For streptococci, concerns about the activity of clindamycin against isolates susceptible to this antibiotic but with an inducible MLSB phenotype could also be raised. However, routine testing for inducible resistance for pneumococci is not recommended since isolates containing an inducible erm(B) gene usually display cross-resistance between erythromycin and clindamycin, as mentioned above. Only rare isolates with an inducible MLSB phenotype are susceptible to clindamycin and clinical significance has not been established.

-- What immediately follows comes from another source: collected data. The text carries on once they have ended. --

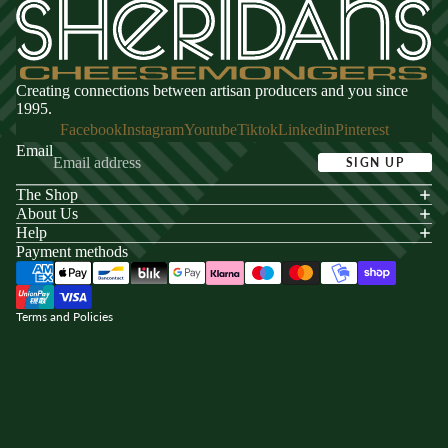
Creating connections between artisan producers and you since
1995.
Facebook
Instagram
Youtube
Tiktok
Linkedin
Pinterest
Email
SIGN UP
The Shop
acy policy
About Us
s of service
Help
Payment methods
ping policy
nd policy
Terms and Policies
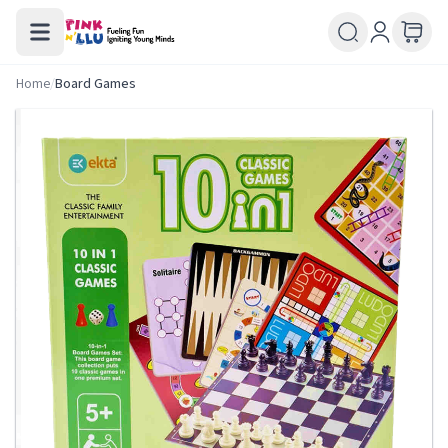
Home
/
Board Games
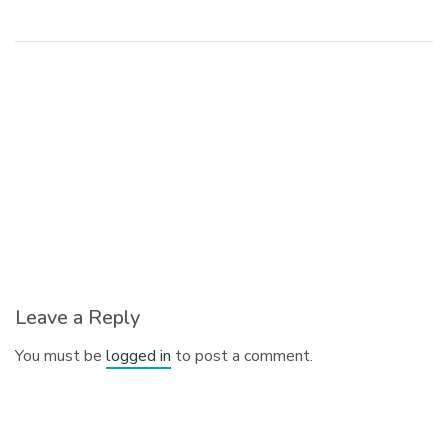
Leave a Reply
You must be
logged in
to post a comment.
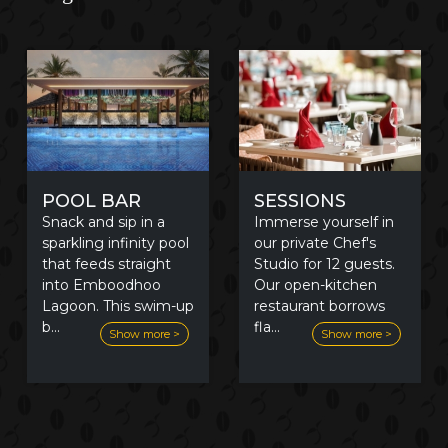
POOL BAR
SESSIONS
Snack and sip in a
Immerse yourself in
sparkling infinity pool
our private Chef's
that feeds straight
Studio for 12 guests.
into Emboodhoo
Our open-kitchen
Lagoon. This swim-up
restaurant borrows
b
...
fla
...
Show more >
Show more >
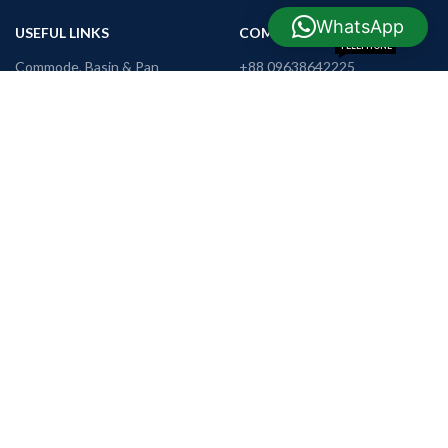
WhatsApp
USEFUL LINKS
COMPANY INFO
TELEPHONE
Commode, Basin & Pan
+88 09638642225
WHATSAPP
Home Appliance
+88 01990655011
TRADE LICENSE
Mobile Phone
2203012700070186
REGISTER OFFICE
Tools & Hardware
H-73, R-3,
Khamarpara,
Furniture
Rangpur
E-MAIL
support@nrbshop.com
AVAILABLE ON:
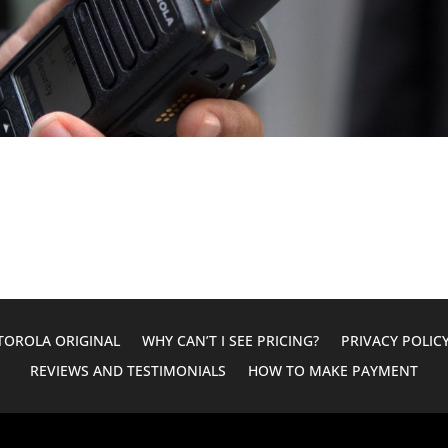
OROLA ORIGINAL
WHY CAN’T I SEE PRICING?
PRIVACY POLIC
REVIEWS AND TESTIMONIALS
HOW TO MAKE PAYMENT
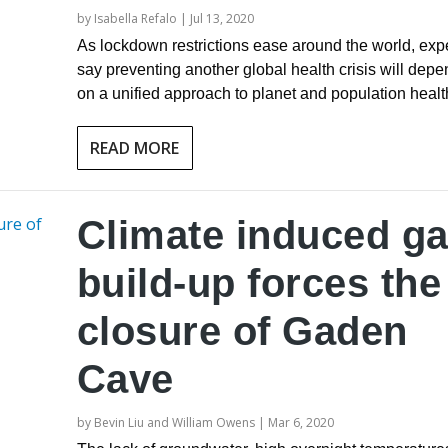
by
Isabella Refalo
|
Jul 13, 2020
As lockdown restrictions ease around the world, exp
say preventing another global health crisis will depe
on a unified approach to planet and population healt
READ MORE
Climate induced g
build-up forces the
closure of Gaden
Cave
by
Bevin Liu and William Owens
|
Mar 6, 2020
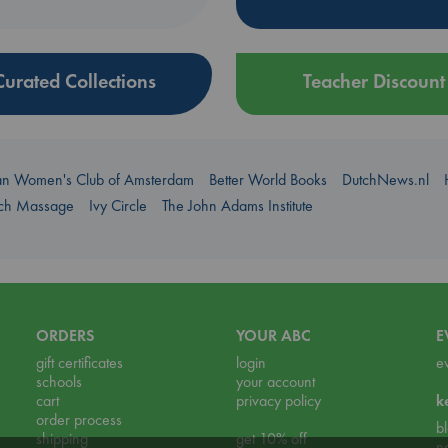
Curated Collections
Teacher Discount
an Women's Club of Amsterdam
Better World Books
DutchNews.nl
uch Massage
Ivy Circle
The John Adams Institute
ORDERS
YOUR ABC
E
gift certificates
login
e
schools
your account
cart
privacy policy
k
order process
b
shipping
get 10% off
n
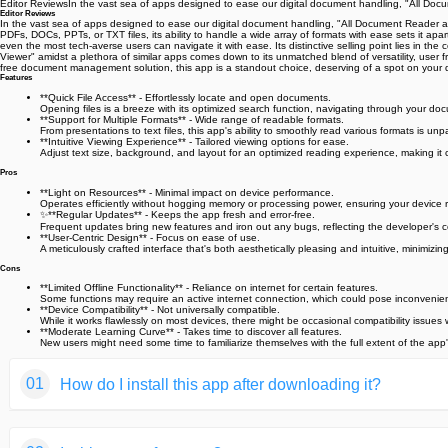
Editor ReviewsIn the vast sea of apps designed to ease our digital document handling, "All Doc
Editor Reviews
In the vast sea of apps designed to ease our digital document handling, "All Document Reader and
PDFs, DOCs, PPTs, or TXT files, its ability to handle a wide array of formats with ease sets it apar
even the most tech-averse users can navigate it with ease. Its distinctive selling point lies in 
Viewer" amidst a plethora of similar apps comes down to its unmatched blend of versatility, user f
free document management solution, this app is a standout choice, deserving of a spot on your 
Features
**Quick File Access** - Effortlessly locate and open documents.
Opening files is a breeze with its optimized search function, navigating through your docu
**Support for Multiple Formats** - Wide range of readable formats.
From presentations to text files, this app's ability to smoothly read various formats is 
**Intuitive Viewing Experience** - Tailored viewing options for ease.
Adjust text size, background, and layout for an optimized reading experience, making it 
Pros
**Light on Resources** - Minimal impact on device performance.
Operates efficiently without hogging memory or processing power, ensuring your device
✨**Regular Updates** - Keeps the app fresh and error-free.
Frequent updates bring new features and iron out any bugs, reflecting the developer's 
**User-Centric Design** - Focus on ease of use.
A meticulously crafted interface that's both aesthetically pleasing and intuitive, minimizi
Cons
**Limited Offline Functionality** - Reliance on internet for certain features.
Some functions may require an active internet connection, which could pose inconvenienc
**Device Compatibility** - Not universally compatible.
While it works flawlessly on most devices, there might be occasional compatibility issues
**Moderate Learning Curve** - Takes time to discover all features.
New users might need some time to familiarize themselves with the full extent of the app's
01
How do I install this app after downloading it?
If you're an Android user and don't download the app from th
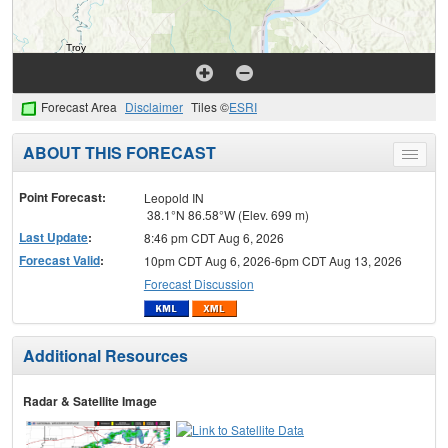
Forecast Area
Disclaimer
Tiles ©
ESRI
ABOUT THIS FORECAST
Toggle
menu
Point Forecast:
Leopold IN
38.1°N 86.58°W (Elev. 699 m)
Last Update
:
8:46 pm CDT Aug 6, 2026
Forecast Valid
:
10pm CDT Aug 6, 2026-6pm CDT Aug 13, 2026
Forecast Discussion
Additional Resources
Radar & Satellite Image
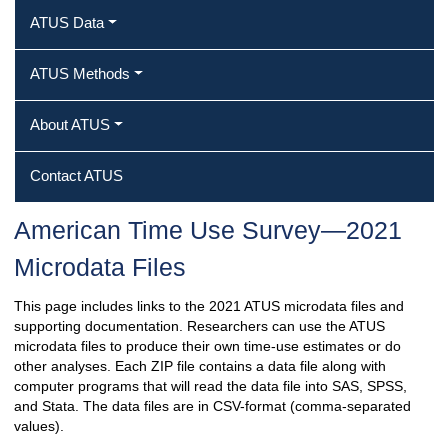
ATUS Data
ATUS Methods
About ATUS
Contact ATUS
American Time Use Survey—2021
Microdata Files
This page includes links to the 2021 ATUS microdata files and
supporting documentation. Researchers can use the ATUS
microdata files to produce their own time-use estimates or do
other analyses. Each ZIP file contains a data file along with
computer programs that will read the data file into SAS, SPSS,
and Stata. The data files are in CSV-format (comma-separated
values).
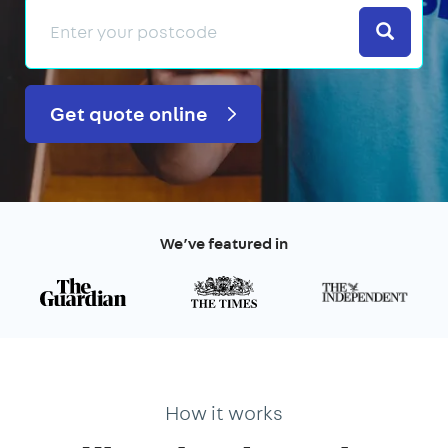
Search
Get quote online
We’ve featured in
How it works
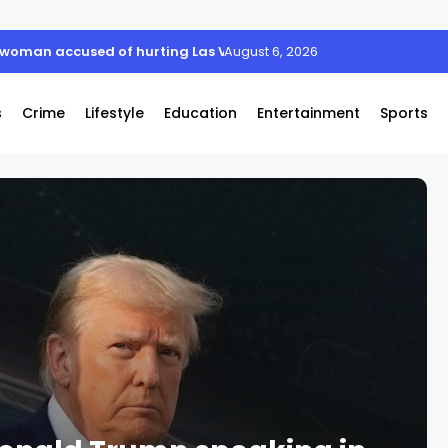
xtreme August Heat Wave
August 6, 2026
s
Crime
Lifestyle
Education
Entertainment
Sports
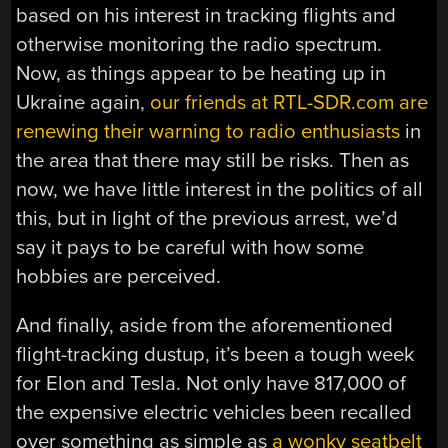
based on his interest in tracking flights and
otherwise monitoring the radio spectrum.
Now, as things appear to be heating up in
Ukraine again,
our friends at RTL-SDR.com are
renewing their warning to radio enthusiasts
in
the area that there may still be risks. Then as
now, we have little interest in the politics of all
this, but in light of the previous arrest, we’d
say it pays to be careful with how some
hobbies are perceived.
And finally, aside from the aforementioned
flight-tracking dustup, it’s been a tough week
for Elon and Tesla. Not only have 817,000 of
the expensive electric vehicles been recalled
over something as simple as
a wonky seatbelt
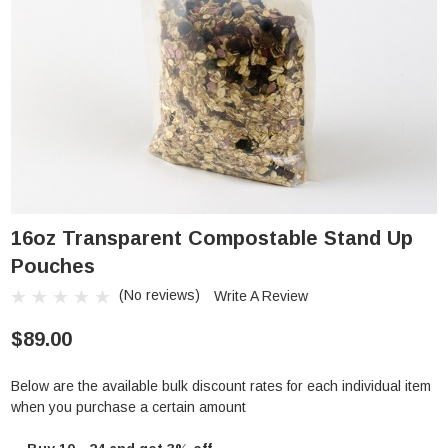
16oz Transparent Compostable Stand Up
Pouches
(No reviews)
Write A Review
$89.00
Below are the available bulk discount rates for each individual item
when you purchase a certain amount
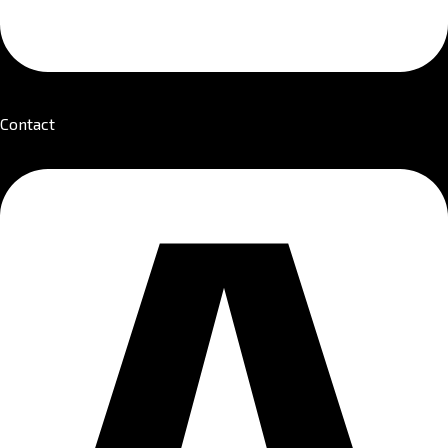
Contact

The same observation can be made for β-hemolytic streptococci containing an inducible erm(B) gene. However, β-hemolytic streptococci might contain an inducible erm(A) gene (formerly ermTR) with a positive D-shaped zone test. In this case, although no clinical failure has been reported, the use of clindamycin does not seem safe. By contrast, isolates of S. pneumoniae or S. pyogenes expressing the efflux pumps MefA/Mel remain fully susceptible to clindamycin. Resistance to clindamycin in Bacteroides fragilis is frequent (generally more than 30 % of isolates) and is mostly due to ribosomal methylation (MLSB phenotype) mostly by erm(F), erm(G), and erm(B) genes. The resistance is often expressed at a high level. C. perfringens is rarely resistant to clindamycin. Again, resistant isolates expressing an MLSB phenotype which, in some cases of inducible expression, can be detected only after 48 h of incubation. For some fastidious organisms (e.g., H. pylori, M. avium complex), molecular detection of 23S rRNA mutations is a good option since the number and the position of mutations conferring macrolide resistance are limited. Many different approaches, particularly real-time PCR assays, have been developed. For instance, it is possible to detect most of mutations conferring clarithromycin resistance in H. pylori, even directly from gastric biopsies [91].

6 Conclusion

Favorable properties of macrolides and clindamycin, in terms of tissue distribution, convenient oral or intravenous dosing, and low cost explain why these antibiotics, available for more than 40 years, remain widely used. However, a multiplicity of mechanisms has emerged in staphylococci, streptococci, enterococci, and anaerobes that confer resistance to this group of antimicrobials and lead to complex resistance phenotypes. Identification of the corresponding resistance mechanisms has a clinical importance as regards to the use of macrolides and clindamycin. The clinical relevance of the inducible MLSB type of resistance for activity of clindamycin still remains to be fully evaluated. Epidemiological aspects of resistance to macrolides and lincosamides have not been discussed in this chapter, since it is highly variable according to the country and even within a single country. The frequencies of resistance to clindamycin cannot be deduced from those to erythromycin since cross-resistance is unpredictable. In particular, efflux mechanisms affect the activity of erythromycin but not that of clindamycin, both in streptococci and staphylococci. The reverse is also true for other mechanisms of resistance. Therefore, specific surveys of macrolide and lincosamide resistance in pathogens are required. Both surveillance of the incidence of resistance and of the respective prevalence of the various resistance mechanisms is justified by the rapid variations in resistance observed in several countries.